WORK INSTRUCTION:
Look through the data below and, wherever a line carries the word "扩展设置", please copy that line.

EXERCISE DATA:
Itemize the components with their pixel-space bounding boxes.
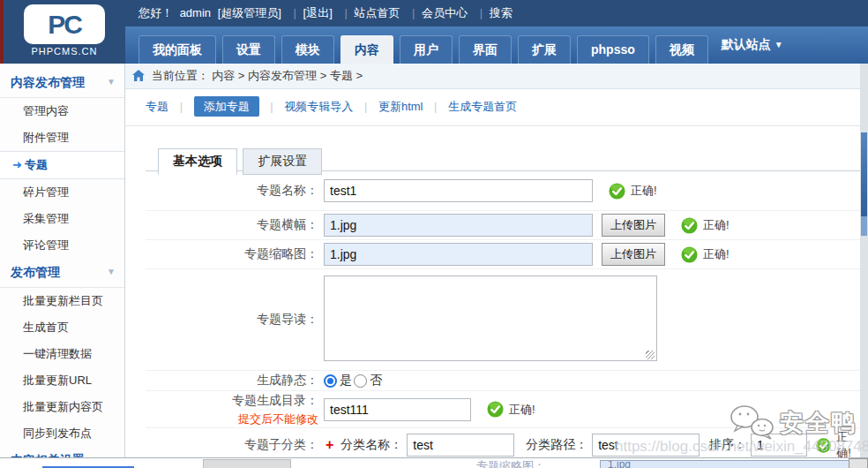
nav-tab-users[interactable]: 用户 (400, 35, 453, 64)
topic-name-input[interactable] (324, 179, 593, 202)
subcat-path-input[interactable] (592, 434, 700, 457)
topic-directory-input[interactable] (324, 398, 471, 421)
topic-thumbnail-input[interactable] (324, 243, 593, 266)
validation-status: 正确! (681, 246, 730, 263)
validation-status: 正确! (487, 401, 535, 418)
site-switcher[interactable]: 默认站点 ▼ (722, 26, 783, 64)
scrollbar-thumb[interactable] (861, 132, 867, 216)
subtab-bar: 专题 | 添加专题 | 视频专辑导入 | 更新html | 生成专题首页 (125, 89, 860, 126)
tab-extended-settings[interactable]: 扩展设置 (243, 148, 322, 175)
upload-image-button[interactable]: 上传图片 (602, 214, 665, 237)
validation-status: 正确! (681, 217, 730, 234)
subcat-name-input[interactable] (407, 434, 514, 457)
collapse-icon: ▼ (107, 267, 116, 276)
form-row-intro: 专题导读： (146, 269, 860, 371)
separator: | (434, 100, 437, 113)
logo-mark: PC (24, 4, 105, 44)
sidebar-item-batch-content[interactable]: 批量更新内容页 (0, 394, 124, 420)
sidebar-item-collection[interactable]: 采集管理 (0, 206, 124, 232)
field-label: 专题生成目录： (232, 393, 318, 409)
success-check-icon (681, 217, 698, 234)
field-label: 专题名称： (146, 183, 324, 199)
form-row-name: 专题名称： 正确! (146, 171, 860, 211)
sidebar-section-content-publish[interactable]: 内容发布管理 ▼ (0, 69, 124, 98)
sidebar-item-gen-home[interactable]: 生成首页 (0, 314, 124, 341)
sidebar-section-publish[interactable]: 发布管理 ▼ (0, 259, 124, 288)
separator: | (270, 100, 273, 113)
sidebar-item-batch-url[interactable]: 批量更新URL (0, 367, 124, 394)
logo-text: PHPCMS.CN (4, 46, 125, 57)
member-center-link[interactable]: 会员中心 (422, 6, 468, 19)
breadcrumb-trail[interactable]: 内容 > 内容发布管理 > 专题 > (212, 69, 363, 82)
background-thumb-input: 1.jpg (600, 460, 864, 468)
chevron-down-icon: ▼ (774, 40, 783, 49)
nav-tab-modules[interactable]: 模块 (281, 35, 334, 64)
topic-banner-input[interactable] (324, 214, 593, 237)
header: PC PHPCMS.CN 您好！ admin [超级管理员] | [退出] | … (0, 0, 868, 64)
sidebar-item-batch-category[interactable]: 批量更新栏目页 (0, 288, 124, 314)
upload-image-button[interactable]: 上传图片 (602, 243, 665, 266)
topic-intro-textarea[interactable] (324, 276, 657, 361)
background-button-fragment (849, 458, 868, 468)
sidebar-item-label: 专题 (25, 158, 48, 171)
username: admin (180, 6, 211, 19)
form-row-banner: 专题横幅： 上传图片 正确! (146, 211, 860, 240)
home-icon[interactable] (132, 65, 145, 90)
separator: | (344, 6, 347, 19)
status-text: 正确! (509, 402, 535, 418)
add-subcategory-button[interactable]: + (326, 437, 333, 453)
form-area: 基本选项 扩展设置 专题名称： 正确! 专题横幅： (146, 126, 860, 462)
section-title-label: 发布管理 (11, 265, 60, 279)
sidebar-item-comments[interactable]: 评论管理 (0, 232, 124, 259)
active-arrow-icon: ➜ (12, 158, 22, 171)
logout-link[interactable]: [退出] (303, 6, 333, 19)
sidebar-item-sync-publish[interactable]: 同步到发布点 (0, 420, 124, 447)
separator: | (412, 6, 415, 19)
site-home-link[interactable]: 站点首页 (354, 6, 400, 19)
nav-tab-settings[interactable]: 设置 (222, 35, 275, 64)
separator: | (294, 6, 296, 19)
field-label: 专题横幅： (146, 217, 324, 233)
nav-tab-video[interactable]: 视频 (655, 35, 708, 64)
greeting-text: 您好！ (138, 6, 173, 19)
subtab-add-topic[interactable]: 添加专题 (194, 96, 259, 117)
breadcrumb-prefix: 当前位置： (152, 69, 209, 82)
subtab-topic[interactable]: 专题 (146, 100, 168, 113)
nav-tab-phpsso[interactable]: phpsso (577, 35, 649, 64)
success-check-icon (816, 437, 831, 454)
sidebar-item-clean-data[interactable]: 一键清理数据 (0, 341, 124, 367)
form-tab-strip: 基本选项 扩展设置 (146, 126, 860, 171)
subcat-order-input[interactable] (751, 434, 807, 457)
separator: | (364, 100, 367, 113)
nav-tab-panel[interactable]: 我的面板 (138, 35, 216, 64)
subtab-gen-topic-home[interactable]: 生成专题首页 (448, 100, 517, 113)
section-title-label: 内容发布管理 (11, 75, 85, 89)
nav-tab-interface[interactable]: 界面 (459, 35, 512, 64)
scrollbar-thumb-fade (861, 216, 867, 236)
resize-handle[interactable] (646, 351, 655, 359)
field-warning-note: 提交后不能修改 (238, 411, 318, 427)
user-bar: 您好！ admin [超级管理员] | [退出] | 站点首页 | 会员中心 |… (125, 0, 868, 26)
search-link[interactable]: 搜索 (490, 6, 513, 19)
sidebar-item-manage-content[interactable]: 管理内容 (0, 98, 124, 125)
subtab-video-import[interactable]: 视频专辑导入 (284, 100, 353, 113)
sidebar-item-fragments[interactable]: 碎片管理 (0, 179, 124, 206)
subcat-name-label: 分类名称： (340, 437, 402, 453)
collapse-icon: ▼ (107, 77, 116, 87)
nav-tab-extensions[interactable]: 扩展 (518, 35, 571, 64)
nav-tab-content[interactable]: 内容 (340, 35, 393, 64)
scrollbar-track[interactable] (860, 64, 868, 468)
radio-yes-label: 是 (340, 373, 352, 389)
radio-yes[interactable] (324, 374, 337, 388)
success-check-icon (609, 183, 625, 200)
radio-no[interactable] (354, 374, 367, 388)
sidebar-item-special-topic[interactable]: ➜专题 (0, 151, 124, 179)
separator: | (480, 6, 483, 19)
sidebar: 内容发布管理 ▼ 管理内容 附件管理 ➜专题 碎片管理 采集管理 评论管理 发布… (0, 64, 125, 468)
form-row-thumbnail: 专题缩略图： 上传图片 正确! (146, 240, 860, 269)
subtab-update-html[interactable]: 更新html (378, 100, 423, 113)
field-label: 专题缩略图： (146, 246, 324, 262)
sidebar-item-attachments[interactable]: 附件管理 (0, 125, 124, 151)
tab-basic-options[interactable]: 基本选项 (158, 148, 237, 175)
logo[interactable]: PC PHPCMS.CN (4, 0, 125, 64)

WRITTEN RESPONSE:
tab-extended-settings[interactable]: 扩展设置 (243, 148, 322, 175)
form-area: 基本选项 扩展设置 专题名称： 正确! 专题横幅： (146, 126, 860, 462)
form-tab-strip: 基本选项 扩展设置 (146, 126, 860, 171)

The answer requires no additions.